A new study recently published in the journal Diabetes Care continues to validate the role that specific biomarkers—advanced glycation endproducts (AGEs)—in predicting if a person with diabetes will develop kidney disease. This personalized assessment of AGE biomarkers builds on the developing field of precision medicine in diabetes.
The study looked at more than 1,500 patients with type 2 diabetes in both the Action to Control Cardiovascular Risk in Diabetes (ACCORD) and Veterans Affairs Diabetes Trial (VADT) trials and determined the presence of a higher AGE biomarkers score was associated with greater eGFR decline, independent of HbA1c. Journey Biosciences Founder and Chief Scientific Officer Paul Beisswenger is a lead author of the study.

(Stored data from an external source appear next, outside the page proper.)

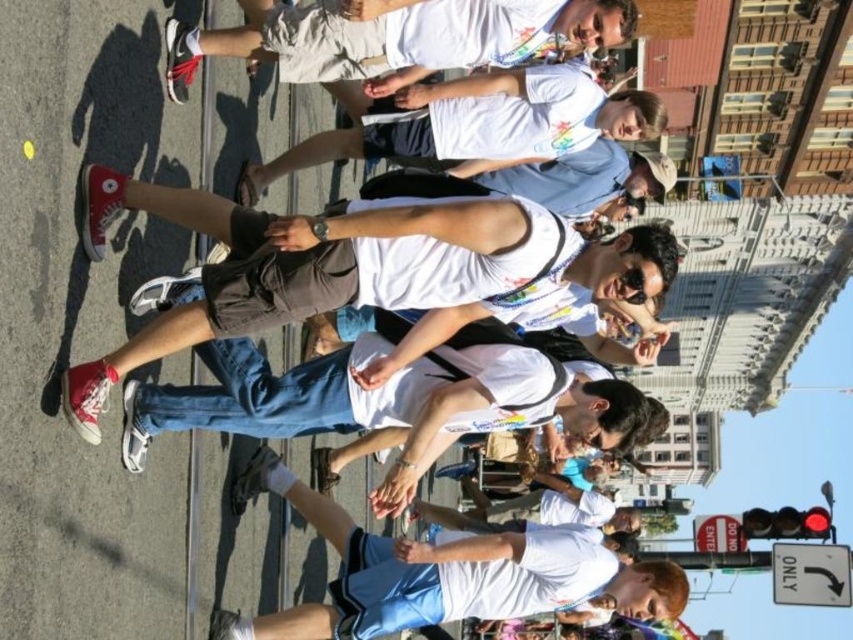 Question: Which of the following is the closest to the observer?

Choices:
 (A) (514, 12)
 (B) (503, 257)

Answer: (B)

Question: Does matte red sneakers at left appear over white cotton t-shirt at center?

Choices:
 (A) no
 (B) yes

Answer: (A)

Question: Is white t-shirt at center to the left of white cotton t-shirt at center from the viewer's perspective?

Choices:
 (A) no
 (B) yes

Answer: (B)

Question: Among these objects, which one is farthest from the camera?

Choices:
 (A) white cotton shirt at center
 (B) matte red sneakers at left
 (C) white t-shirt at center

Answer: (A)

Question: Based on their relative distances, which object is nearer to the white cotton t-shirt at center?

Choices:
 (A) white matte t-shirt at center
 (B) white t-shirt at center

Answer: (B)

Question: Considering the relative positions of white cotton shirt at center and white cotton t-shirt at center in the image provided, where is white cotton shirt at center located with respect to white cotton t-shirt at center?

Choices:
 (A) above
 (B) below

Answer: (B) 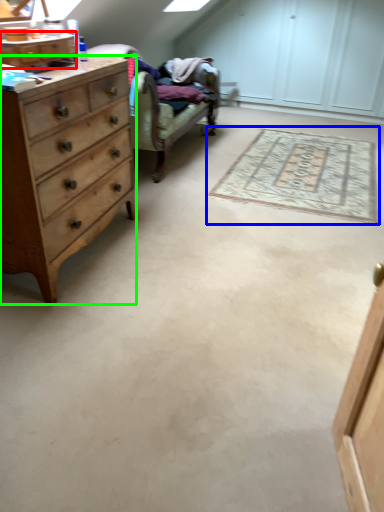 Question: Estimate the real-world distances between objects in this image. Which object is closer to cabinetry (highlighted by a red box), mat (highlighted by a blue box) or chest of drawers (highlighted by a green box)?

Choices:
 (A) mat
 (B) chest of drawers

Answer: (B)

The study used two large cohorts of patients with type 2 diabetes undergoing intensive glucose-lowering therapies over a significant period of time to determine if AGE biomarkers were predictive of diabetic kidney disease. The investigators found that the primary endpoint of a 30% reduction in kidney function (eGFR) was significantly associated with a higher AGE score. This result was independent of the patient’s study arm, sex, ethnicity, age, or baseline HbA1c. The study found that the duration of diabetes was the only factor dependent on the endpoint.

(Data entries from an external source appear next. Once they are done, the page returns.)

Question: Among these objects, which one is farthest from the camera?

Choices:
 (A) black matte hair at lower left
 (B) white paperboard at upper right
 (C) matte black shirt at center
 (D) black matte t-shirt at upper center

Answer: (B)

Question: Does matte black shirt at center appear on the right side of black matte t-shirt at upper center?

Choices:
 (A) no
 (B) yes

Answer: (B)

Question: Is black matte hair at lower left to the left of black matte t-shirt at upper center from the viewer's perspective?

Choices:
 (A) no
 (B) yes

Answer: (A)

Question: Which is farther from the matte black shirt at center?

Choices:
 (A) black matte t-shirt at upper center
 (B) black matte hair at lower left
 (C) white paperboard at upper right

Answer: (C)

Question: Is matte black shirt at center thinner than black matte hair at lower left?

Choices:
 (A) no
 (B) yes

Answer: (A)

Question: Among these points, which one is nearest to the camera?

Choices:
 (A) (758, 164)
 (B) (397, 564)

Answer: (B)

“We continue to build clinical evidence in this large, ethnically diverse study that supports the predictive nature of our NaviDKD technology, and we are excited to be able to apply these findings in both the type 1 and type 2 populations. The ability to predict one’s risk years ahead of the development of any signs or symptoms provides a critical head start to stop kidney disease from progressing,” says Adam Graybill, president and CEO of Journey Biosciences. “This finding supports the utilization of newer tools, such as SGLT-2 inhibitors, to improve clinical outcomes and reduce the exorbitant costs spent on treating diabetes-related complications in the U.S.”